Aujourd’hui, le Maroc : Quel regard portez-vous sur la frontière de plus en plus mince entre associations et partis politiques?
Une association est par définition une instance qui implique les citoyens dans une démarche associative supposée être généraliste, quitte à ce qu’elle s’occupe de façon plus circonstancielle de tel ou tel aspect de la vie sociale. Un parti politique est un cadre qui organise les citoyens dans le but d’influencer le fonctionnement de la société politique mais aussi d’accéder aux instances décisionnelles. Ce qui par définition n’est pas le cas de l’association, fut-elle à caractère politique. Les associations à caractère politique sont un nouveau venu dans le champ linguistique et associatif au Maroc. Ce sont des associations qui sont différentes des partis parce qu’elles ne se fixent pas pour objectif de conquérir le pouvoir mais qui ne restent pas des spectateurs du champ politique et ce en se fixant comme objectif de l’influencer.
Sommes-nous justement en train d’assister à une confusion des genres dans l’exercice politique et associatif ?
La confusion des genres vient à mon avis du fait qu’une partie de l’élite de la société civile et une partie même de l’élite politique n’ont pas toujours maîtrisé cette indispensable frontière qui devrait séparer les deux espaces, associatif et politique. La crise des partis aidant, on a eu tendance à jeter le bébé avec l’eau du bain et à croire que les partis politiques ne servent à rien et qu’à ce titre il va falloir trouver d’autres instances d’intermédiation. La société civile naissante et balbutiante semblait jouer fort à propos ce rôle. C’était se tromper d’analyse et de genre parce que la société civile, dès lors qu’elle se fixerait pour objectif d’occuper le champ politique, deviendrait précisément une instance d’intermédiation politique.
Qu’attend le dirigeant politique que vous êtes du projet de loi sur les partis ?
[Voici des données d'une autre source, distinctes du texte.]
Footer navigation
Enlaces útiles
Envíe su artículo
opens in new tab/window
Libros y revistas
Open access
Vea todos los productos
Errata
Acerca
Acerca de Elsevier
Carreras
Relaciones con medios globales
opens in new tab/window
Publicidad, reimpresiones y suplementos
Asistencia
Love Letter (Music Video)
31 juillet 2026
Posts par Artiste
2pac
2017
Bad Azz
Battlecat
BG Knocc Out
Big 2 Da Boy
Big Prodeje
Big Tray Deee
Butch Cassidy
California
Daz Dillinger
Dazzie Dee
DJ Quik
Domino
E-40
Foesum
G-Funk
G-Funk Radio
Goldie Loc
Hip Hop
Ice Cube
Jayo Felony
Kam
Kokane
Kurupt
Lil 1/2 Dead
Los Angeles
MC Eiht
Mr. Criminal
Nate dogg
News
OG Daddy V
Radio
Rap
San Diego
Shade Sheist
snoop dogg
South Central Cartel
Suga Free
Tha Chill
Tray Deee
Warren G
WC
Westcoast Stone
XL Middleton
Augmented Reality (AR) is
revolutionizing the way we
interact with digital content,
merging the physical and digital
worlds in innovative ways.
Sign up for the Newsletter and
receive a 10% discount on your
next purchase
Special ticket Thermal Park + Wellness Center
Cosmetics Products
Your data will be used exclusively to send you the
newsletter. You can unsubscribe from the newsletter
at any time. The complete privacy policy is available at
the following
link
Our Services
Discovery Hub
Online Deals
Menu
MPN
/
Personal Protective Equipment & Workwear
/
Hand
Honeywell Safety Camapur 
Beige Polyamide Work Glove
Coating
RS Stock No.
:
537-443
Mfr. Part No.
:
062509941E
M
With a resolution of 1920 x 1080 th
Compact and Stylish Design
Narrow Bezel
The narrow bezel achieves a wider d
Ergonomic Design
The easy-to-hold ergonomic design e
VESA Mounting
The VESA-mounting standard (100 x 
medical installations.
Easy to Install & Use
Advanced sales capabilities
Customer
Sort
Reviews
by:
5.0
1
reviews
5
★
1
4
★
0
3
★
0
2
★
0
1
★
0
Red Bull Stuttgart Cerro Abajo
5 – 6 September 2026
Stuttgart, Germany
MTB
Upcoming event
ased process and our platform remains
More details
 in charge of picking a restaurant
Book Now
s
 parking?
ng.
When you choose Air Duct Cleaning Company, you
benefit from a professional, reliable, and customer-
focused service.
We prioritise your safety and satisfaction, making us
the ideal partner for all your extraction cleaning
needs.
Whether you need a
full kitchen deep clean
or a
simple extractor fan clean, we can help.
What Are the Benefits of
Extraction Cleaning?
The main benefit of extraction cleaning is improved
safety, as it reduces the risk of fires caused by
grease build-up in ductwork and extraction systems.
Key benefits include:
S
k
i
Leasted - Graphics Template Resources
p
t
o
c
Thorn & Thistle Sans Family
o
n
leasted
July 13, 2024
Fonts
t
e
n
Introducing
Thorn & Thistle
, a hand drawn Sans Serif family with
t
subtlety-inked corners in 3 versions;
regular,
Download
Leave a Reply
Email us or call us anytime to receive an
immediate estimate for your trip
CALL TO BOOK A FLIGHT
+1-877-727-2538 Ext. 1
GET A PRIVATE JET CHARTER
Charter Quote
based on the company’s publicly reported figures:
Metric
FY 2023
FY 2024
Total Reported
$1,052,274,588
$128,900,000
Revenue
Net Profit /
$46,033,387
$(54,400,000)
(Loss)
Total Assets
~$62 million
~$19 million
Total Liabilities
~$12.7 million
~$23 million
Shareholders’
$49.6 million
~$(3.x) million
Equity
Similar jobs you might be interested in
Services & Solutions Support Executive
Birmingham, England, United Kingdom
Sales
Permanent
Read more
Qu’il permette à l’action politique de reconquérir ses lettres de noblesse ! Nous avons l’impression que nous sommes dans un processus de déliquescence de l’action politique et de l’action partisane. Nous avons besoin d’y mettre de l’ordre et que l’on se fixe pour objectif de continuer à construire cette démocratie émergente en mettant en place un cadre instrumental qui précise les mécanismes d’intervention et de fonctionnement des partis politiques. Une telle loi devrait reconfirmer l’option démocratique de la libre constitution des partis et leur fonctionnement sur la base de l’option démocratique du pays. Il ne peut y avoir de place pour des partis d’obédience religieuse, raciale ou régionaliste…
Comment faire pour que la transparence soit une réalité dans le financement des associations et des partis ?
La transparence est un fondement essentiel de la démocratie et de la modernité. En matière financière, la question est encore plus redoutable puisque par l’intermédiaire de financements occultes, l’on pourrait introduire le loup dans la bergerie. Or, par définition, une démocratie est une bergerie. Ce qu’il faut ici signaler, sans entrer dans les modalités techniques, c’est qu’il y a des institutions de vérification, d’audit et de contrôle du financement public des partis et de l’usage qui est fait des fonds publics.